Siracusa, primo prelievo multiorgano del 2026 all’Umberto I
17/05/2026
È stato eseguito all’ospedale Umberto I di Siracusa il primo prelievo multiorgano del 2026. Nella stessa attività è stato effettuato anche il terzo prelievo di cornee dell’anno, confermando il ruolo dell’Asp di Siracusa nel percorso di donazione e trapianto e nella promozione di una cultura fondata su solidarietà, rispetto della persona e collaborazione tra reparti.
Prelevati cuore, fegato, reni e cornee
Il prelievo ha coinvolto diverse équipe specialistiche provenienti da più strutture. Il cuore è stato prelevato dall’équipe chirurgica di Bari, mentre fegato e reni sono stati affidati all’équipe dell’ISMETT di Palermo. Le cornee sono state invece prelevate dal reparto di Oculistica dell’Umberto I di Siracusa e destinate alla Banca degli Occhi di Mestre.
Si tratta di una procedura complessa, che richiede tempi coordinati, competenze diverse e una macchina organizzativa capace di lavorare con precisione in ogni fase. Dal riconoscimento della volontà del donatore fino al prelievo e al trasferimento degli organi, ogni passaggio coinvolge personale medico, infermieristico, tecnico e amministrativo.
Il commissario straordinario dell’Asp di Siracusa, Gioacchino Iraci, ha definito il risultato importante per l’Azienda, sottolineando il valore del lavoro di squadra e la professionalità degli operatori sanitari. Iraci ha richiamato anche la generosità dei familiari, che in un momento di dolore hanno reso possibile un gesto capace di salvare e migliorare molte vite.
Coinvolti numerosi reparti dell’ospedale
Alla procedura hanno partecipato professionisti della Rianimazione, diretta da Francesco Oliveri, insieme a Neurologia, Sala operatoria, Patologia clinica, Radiologia, Cardiologia, Oculistica, Anatomia patologica e Direzione medica. Centrale anche il ruolo del Coordinamento locale per i Prelievi e i Trapianti, diretto da Graziella Basso, impegnato nella gestione dell’intero percorso.
Il Coordinamento segue tutte le fasi, a partire dalla verifica della volontà del donatore. Questa può essere stata espressa in vita oppure raccolta attraverso il consenso dei familiari, chiamati a una decisione delicata in un momento di forte sofferenza. Proprio per questo, ogni donazione rappresenta un atto di grande valore umano oltre che sanitario.
Nel 2025 nove prelievi multiorgano e dodici coppie di cornee
L’attività del 2026 si inserisce in un percorso già consolidato. Il 2025 si è chiuso per l’Asp di Siracusa con 9 prelievi multiorgano e 12 coppie di cornee, numeri che testimoniano la crescita dell’impegno aziendale nel settore della donazione e dei trapianti.

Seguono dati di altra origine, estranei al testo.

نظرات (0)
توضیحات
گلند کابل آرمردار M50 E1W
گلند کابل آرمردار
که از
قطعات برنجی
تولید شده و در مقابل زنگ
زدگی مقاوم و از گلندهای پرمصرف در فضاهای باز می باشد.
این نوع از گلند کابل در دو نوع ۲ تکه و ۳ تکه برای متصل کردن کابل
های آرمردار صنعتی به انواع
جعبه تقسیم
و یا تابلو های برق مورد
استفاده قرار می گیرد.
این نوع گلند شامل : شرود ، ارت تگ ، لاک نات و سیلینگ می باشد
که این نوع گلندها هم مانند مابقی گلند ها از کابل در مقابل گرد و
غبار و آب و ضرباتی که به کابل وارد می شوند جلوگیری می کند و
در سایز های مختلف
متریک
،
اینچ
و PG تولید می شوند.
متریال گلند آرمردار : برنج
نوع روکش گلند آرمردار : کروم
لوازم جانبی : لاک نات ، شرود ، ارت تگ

Il dato conferma l’importanza dell’organizzazione interna e della sensibilizzazione della popolazione. La donazione di organi e tessuti richiede infatti competenze cliniche, coordinamento operativo e una relazione attenta con le famiglie, chiamate a confrontarsi con una scelta che può trasformare una perdita in possibilità di cura per altri pazienti.
Con il primo prelievo multiorgano dell’anno, l’ospedale Umberto I rinnova il proprio contributo alla rete trapiantologica e alla cultura della donazione. Un risultato reso possibile dall’integrazione tra reparti, dal lavoro delle équipe specialistiche e dalla disponibilità dei familiari del donatore.